I think it was at Sermaize that after driving through a number of streets as completely wrecked as Gerbéviller, we came suddenly upon a terrace of houses quite intact. We inquired the meaning of this odd forebearance and learned that these mansions had been the property of Germans, who had been warned before the outbreak of the war and fled. Naturally their homes were spared by their loyal countrymen. Germany not only knew who owned every square inch of ground in France, but where every work of art great and small was installed. One woman who lived in an unpretentious flat in Paris showed me her one rare possession, an ancient silver censer, which was on the German list when they advanced upon Paris. If the French Army surrendered and they spared the city, they purposed to loot it, and their spies had been for years locating every object worth seizing.
Even before the German case became utterly hopeless it seems to me they must have felt very sad at times while looking back over the past and recalling the many objects of desire they just failed to grasp. Outside of Nancy one may see a high hill where one fine morning in September, 1914, the German Emperor and his Staff sat their horses, clad in long white mantles and glittering helmets, a truly superb sight, waiting for the news that the French Army was in full retreat and the hour had come for their triumphal entry through the historic gates of Nancy. But General Castlenau, as all the world knows, reversed this theatrical dénouement, and they made off in hot haste for Strasburg.

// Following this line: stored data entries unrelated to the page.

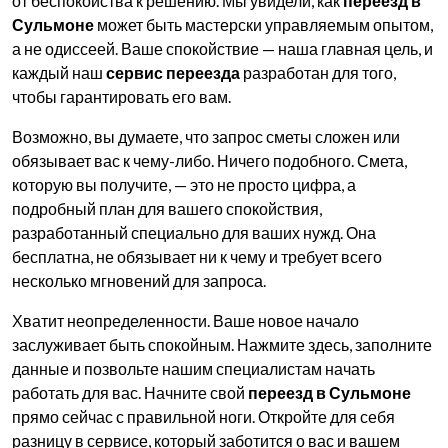
от беспокойства к решению. Мы увидели, как
переезд в
Сульмоне
может быть мастерски управляемым опытом,
а не одиссеей. Ваше спокойствие — наша главная цель, и
каждый наш
сервис переезда
разработан для того,
чтобы гарантировать его вам.
Возможно, вы думаете, что запрос сметы сложен или
обязывает вас к чему-либо. Ничего подобного. Смета,
которую вы получите, — это не просто цифра, а
подробный план для вашего спокойствия,
разработанный специально для ваших нужд. Она
бесплатна, не обязывает ни к чему и требует всего
несколько мгновений для запроса.
Хватит неопределенности. Ваше новое начало
заслуживает быть спокойным. Нажмите здесь, заполните
данные и позвольте нашим специалистам начать
работать для вас. Начните свой
переезд в Сульмоне
прямо сейчас с правильной ноги. Откройте для себя
разницу в сервисе, который заботится о вас и вашем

We slept at Remiramont the second night, after a moist trip through the Vosges, a mildly pretty range of mountains, so far as we were permitted to penetrate. They are formidable enough closer to the front. Before the American ambulance men conquered them with their little Fords, the wounded were carried out on mule back and generally died. Remiramont is a headquarters for supplies, and we saw a number of officers but few poilus. Major C., knowing that I wanted to go to Thann, a town in that little strip of Alsace retaken in the first days of the war, spent the morning at the military headquarters, where he had friends (he is one of five American officers in France by order of the United States Government), waiting for the return of the General. As it was raining the rest of us spent the time gossiping in the little hotel parlor or strolling under the arcades of the principal streets. When Major C. returned and said that the General, refusing to take the responsibility, had telephoned to the Grand Quartier Générale I knew it was all up. They had said positively that I could not go to any town under constant bombardment, and a military mind once made up is like a steel mask with the key lost.
There is but one way by which a woman can get into any of these bombarded towns, Rheims, Thann, Verdun. After she is in the war zone, if she happens to know one of the Generals there, knows him quite well, so that he feels a certain degree of friendship for her, and if he happens to be in a very good humor, and if the bombardment at that moment happens to be weak or non-existent, as it was when I was at Châlons and Bar-le-Duc, then he will put her in an automobile and whizz her through the famous target. She will hardly have time to experience the expected thrill before she is out again, but at least she can say she has been there.